Exercise goal:
Whenever "button" appears in a line of the entries below, that line counts; give the total only.

Records shown:
——

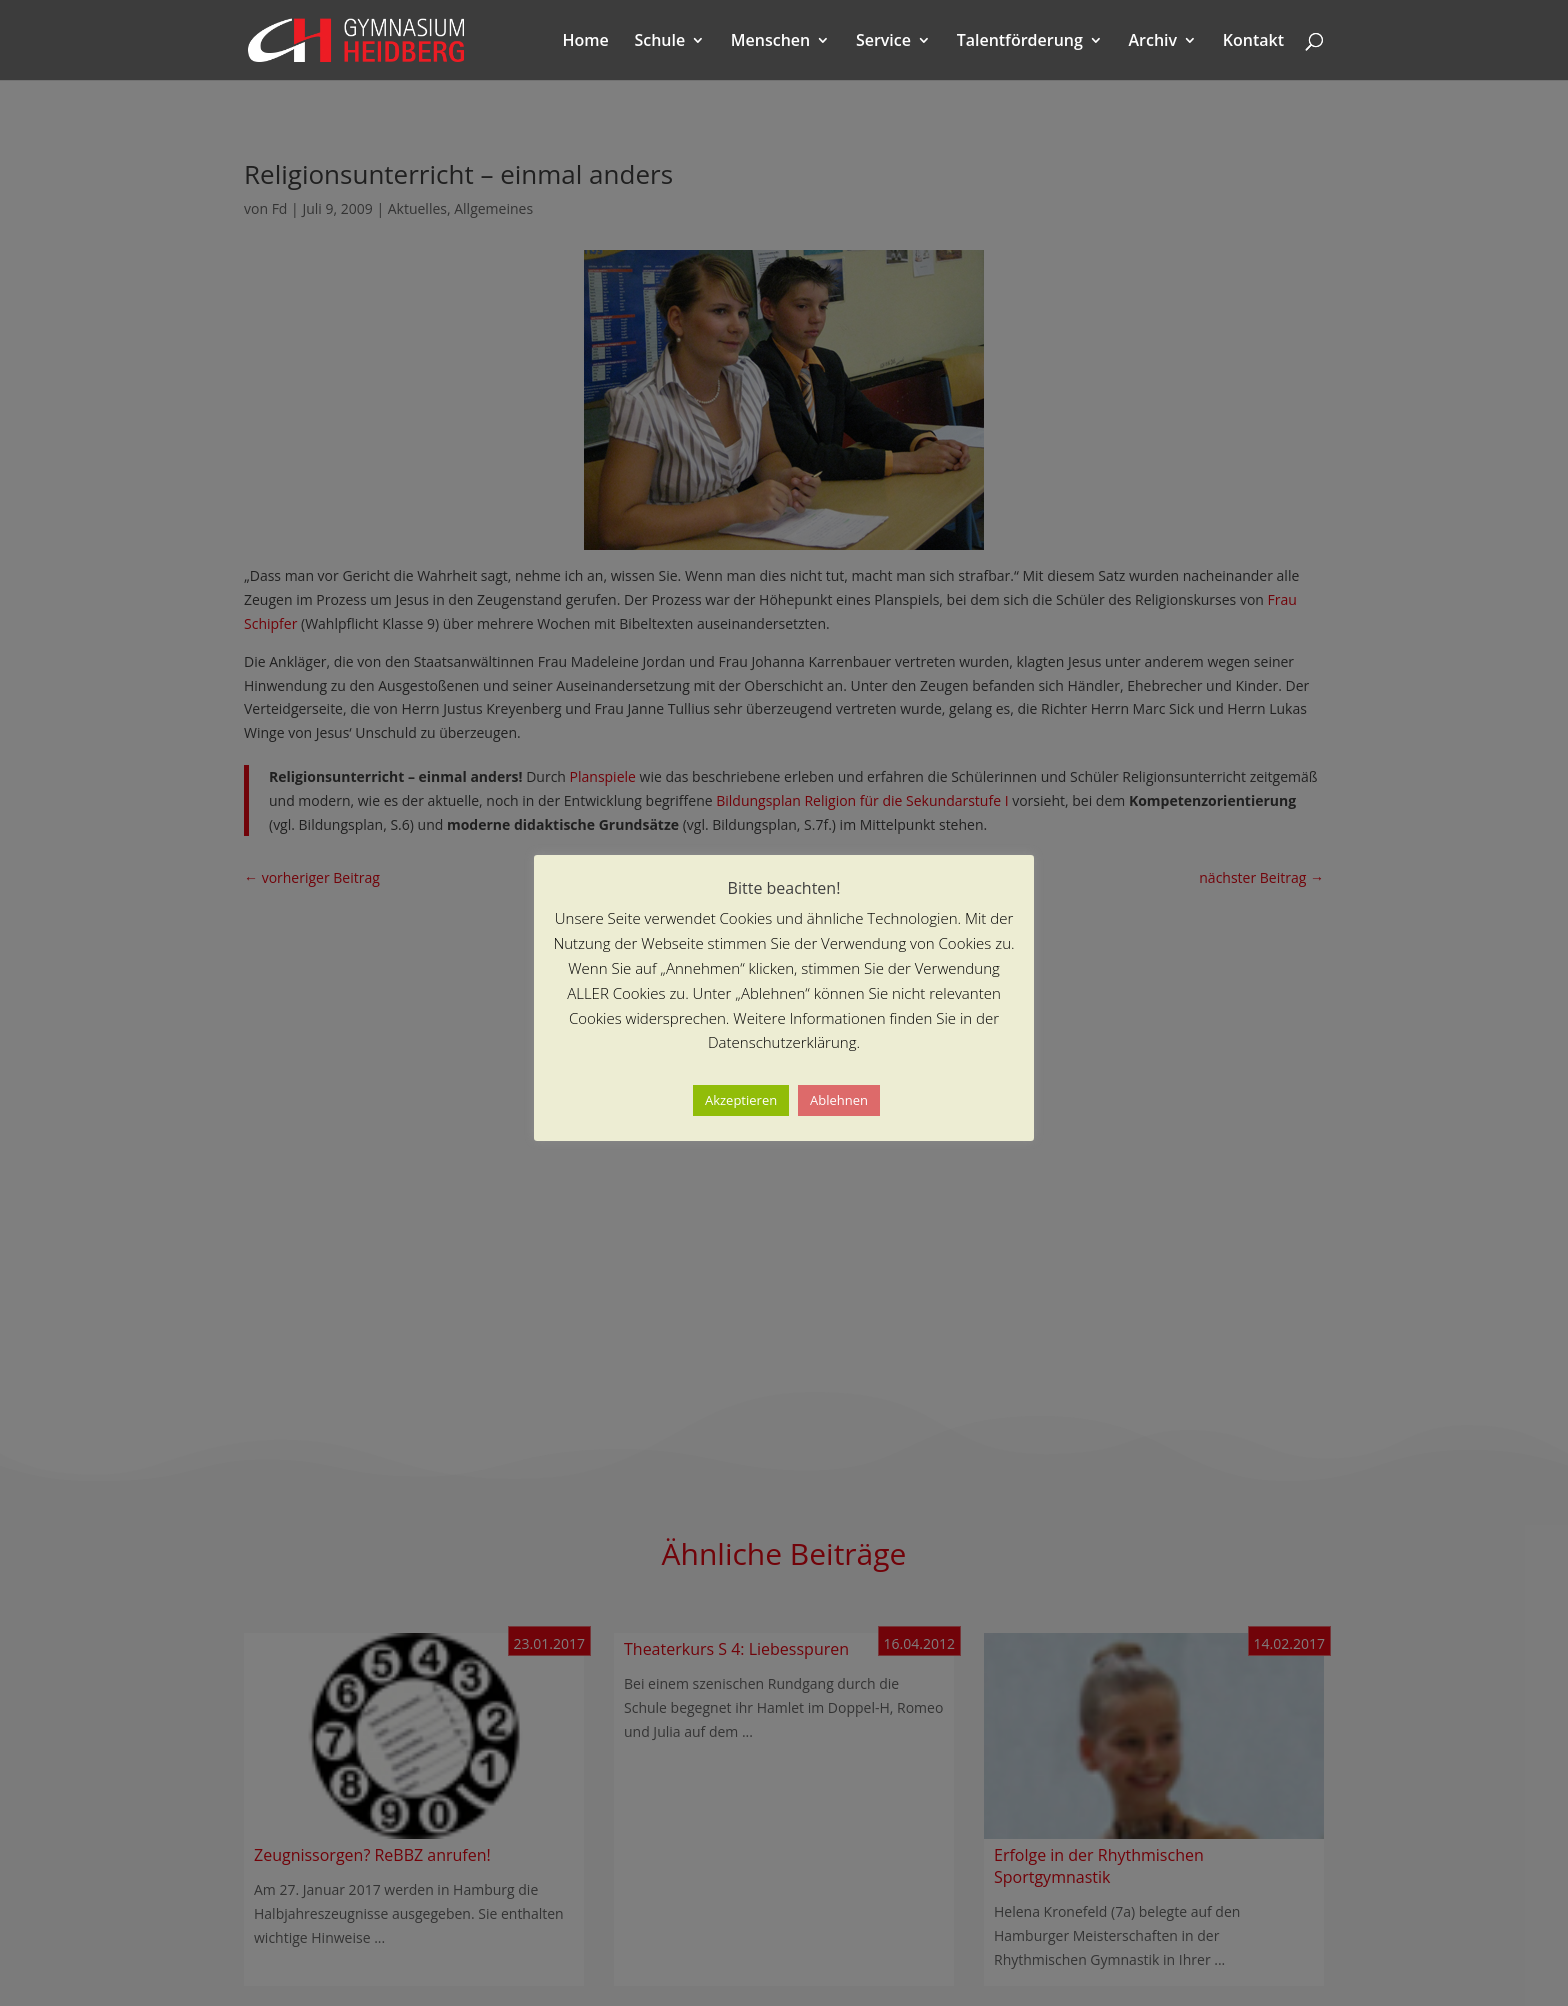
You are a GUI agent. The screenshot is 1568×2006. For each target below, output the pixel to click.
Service (883, 42)
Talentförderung (1020, 42)
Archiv (1153, 42)
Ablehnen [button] (839, 1100)
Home (586, 42)
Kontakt (1253, 42)
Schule (659, 42)
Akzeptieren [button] (741, 1100)
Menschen (770, 42)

——

Output for this exercise:
2